De eerste paar honderd meter wandel ik op blote voeten. Kasseien. Heerlijk. Na 200 meter staat er een man langs de weg die vraagt wat er aan de hand is. Ik leg uit hoe en wat. Hij biedt zijn schoenen aan. Waarom niet? Helaas 1 ½ maat te groot en niet mijn schoenen, maar het zijn in ieder geval schoenen. Ik begin te dribbelen maar de stress zit nu door mijn hele lijf. Ik pers er een sukkeldrafje uit. Na 2 km zie ik Suzanne. Ik stop even en leg haar uit wat er aan de hand is. Het wordt nog een lange dag. De zon brandt op mijn gezicht want mijn zonnebril en petje zaten ook in de tas. Ik ga maar weer verder, immers er is nog wel een stukkie te gaan. Er zijn een hoop mensen op het parcours. Ik word eigenlijk constant ingehaald, ik zie alle toppers voorbij komen. Degene die het hardst voorbijkomt, lijkt Mariska Kramer te zijn. Respect Mariska! Helaas wordt ik ook ingehaald door mensen waar ik niet door ingehaald wil worden. De moed zakt me nog verder in de geleende schoenen. Bij elke stop drink ik, en gooi ik water over me heen. Tot gevolg hebbende dat de schoenen nat worden en ik nog meer door de schoenen glijd. Door bochten is het net alsof ik op skies sta. Afzetten opzij….Brrrrrrrr.

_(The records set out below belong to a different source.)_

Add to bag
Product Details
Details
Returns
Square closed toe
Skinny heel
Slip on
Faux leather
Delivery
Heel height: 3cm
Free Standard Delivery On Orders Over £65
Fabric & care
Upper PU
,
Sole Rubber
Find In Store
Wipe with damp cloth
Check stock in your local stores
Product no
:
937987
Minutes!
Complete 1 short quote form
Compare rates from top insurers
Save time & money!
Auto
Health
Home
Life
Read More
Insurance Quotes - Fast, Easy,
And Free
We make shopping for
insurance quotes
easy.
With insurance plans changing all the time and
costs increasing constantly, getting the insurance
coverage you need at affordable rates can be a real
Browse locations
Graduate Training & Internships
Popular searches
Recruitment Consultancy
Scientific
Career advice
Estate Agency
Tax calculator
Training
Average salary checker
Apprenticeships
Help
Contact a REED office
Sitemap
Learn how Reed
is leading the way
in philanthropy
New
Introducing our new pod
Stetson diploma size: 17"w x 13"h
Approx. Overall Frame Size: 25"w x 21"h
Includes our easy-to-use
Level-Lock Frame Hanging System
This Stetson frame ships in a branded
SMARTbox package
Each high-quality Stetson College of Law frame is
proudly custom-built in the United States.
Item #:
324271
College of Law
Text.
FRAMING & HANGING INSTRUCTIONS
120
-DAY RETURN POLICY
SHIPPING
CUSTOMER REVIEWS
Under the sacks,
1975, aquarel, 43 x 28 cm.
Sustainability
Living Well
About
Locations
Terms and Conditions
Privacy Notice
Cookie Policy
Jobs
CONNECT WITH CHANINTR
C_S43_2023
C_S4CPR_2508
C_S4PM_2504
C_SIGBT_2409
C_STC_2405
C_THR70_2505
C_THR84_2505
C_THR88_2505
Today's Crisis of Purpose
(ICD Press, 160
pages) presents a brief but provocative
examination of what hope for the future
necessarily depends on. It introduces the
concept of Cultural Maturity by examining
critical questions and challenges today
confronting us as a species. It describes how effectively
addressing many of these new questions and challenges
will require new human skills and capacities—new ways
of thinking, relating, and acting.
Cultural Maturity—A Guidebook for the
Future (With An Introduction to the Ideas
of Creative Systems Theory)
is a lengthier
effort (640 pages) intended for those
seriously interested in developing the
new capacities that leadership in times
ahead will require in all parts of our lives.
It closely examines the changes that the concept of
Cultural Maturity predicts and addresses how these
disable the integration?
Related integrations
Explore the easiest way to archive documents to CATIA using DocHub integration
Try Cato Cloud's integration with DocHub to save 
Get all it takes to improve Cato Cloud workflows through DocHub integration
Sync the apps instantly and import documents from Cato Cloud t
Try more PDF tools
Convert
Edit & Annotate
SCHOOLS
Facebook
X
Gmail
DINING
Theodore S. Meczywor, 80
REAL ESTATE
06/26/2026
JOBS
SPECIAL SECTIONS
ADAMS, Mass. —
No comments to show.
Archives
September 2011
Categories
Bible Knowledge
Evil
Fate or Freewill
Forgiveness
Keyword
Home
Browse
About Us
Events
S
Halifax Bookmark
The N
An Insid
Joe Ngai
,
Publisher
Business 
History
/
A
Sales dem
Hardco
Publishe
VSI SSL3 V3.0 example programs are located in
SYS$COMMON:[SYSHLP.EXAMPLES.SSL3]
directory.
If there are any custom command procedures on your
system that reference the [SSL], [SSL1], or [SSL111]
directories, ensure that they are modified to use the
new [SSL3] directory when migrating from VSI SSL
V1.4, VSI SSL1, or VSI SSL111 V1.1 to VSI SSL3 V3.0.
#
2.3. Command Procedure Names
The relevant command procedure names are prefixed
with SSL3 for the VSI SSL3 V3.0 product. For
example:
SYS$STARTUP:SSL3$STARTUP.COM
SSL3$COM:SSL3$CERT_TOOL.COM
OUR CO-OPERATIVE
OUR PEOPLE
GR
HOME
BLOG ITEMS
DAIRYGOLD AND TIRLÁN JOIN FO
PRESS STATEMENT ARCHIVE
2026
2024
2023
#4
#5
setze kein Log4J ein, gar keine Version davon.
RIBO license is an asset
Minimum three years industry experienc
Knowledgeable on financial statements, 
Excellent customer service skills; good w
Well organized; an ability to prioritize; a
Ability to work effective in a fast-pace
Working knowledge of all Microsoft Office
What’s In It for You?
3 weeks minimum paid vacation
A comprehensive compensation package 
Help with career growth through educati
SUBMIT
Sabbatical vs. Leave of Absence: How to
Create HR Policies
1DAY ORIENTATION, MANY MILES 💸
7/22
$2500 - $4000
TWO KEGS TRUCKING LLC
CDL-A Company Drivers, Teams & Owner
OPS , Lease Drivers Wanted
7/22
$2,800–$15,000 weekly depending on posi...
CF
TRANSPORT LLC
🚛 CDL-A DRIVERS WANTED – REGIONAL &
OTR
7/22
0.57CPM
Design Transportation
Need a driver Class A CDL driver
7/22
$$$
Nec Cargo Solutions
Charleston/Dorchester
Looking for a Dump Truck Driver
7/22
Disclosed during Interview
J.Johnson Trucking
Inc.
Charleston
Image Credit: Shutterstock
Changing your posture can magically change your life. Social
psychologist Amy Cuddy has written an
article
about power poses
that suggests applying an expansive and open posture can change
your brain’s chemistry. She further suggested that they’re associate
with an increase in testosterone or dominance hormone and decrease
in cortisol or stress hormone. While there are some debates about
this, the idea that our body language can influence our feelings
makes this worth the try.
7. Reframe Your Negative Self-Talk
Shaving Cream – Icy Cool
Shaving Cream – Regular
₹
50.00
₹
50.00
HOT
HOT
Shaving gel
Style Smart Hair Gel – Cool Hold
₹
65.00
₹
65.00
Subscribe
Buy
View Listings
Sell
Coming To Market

Het wordt steeds warmer en warmer. Ik vind een ritme van ongeveer 12 per uur. Ik kan het niet meer opbrengen om harder te gaan. Nog even probeer ik te versnellen als de 5 uur grens in beeld komt. Het heeft geen zin.

Vrolijk op de finishlijn.


Finish: 5.03.xx

Ik finish net over de 5 uur. Ik loop meteen tegen de kerel aan waarvan ik de schoenen heb geleend. Naar beneden kijkend realiseer ik me dat m’n schoenen letterlijk vol bloed staan. De volgende 10 minuten breng ik door bij een fontein, de schoenen schoon proberen te krijgen. Ik bedank de man (NOGMAALS BEDANKT!!!!!) en hink naar de EHBO. Daar wordt alles afgeplakt want ik moet half Antwerpen nog door. Als Suzanne niet zo goed voor me had gezorgd had ik er nu waarschijnlijk nog gezeten. Op blote voeten cross ik door Antwerpen.Ik ben een behoorlijke bezienswaardigheid. Als we aankomen bij het Parc Ferme zeg ik nog tegen Suus dat als m’n spullen er nu wel liggen ik gek word. En ja hoor. Keurig netjes bij m’n fiets ligt het verloren gewaande tasje. Helaas geen briefje erbij. Of een ticket naar Florida 😛

Uiteindelijk is het niet het einde van de wereld. ‘s Avonds (op slippers, dûh) gaan we lekker eten

in Antwerpen. Buiten op het terras bij een geweldige Italiaan, onderaan de kathedraal van Antwerpen. Zonnetje erbij, omringd door allemaal verschillende nationaliteiten en op de koop toe een enorme ijscoupe bij de authentieke ijsboer. Welverdiend lijkt me. Maandagochtend wordt er nog geluncht en gewinkeld in de prachtige binnenstad.

Uiteindelijk is er maar 1 conclusie; 1 enorme clusterf*ck-up….maar toch een prachtige wedstrijd in een prachtige stad. Leg alleen wel zelf je schoentjes klaar.

Ik kom volgend jaar zeker nog een keer. Een dergelijke wedstrijd verdient een herkansing.

Jacob

PS; Er waren 7 plaatsen te verdienen voor het WK 70.3. Als (áls) ik in de buurt van een 1.30 halve marathon had gelopen was ik net onder de 4,30 gedoken. Nr’s 6 en 7 gingen na 4.28.39 over de finish. Zuur.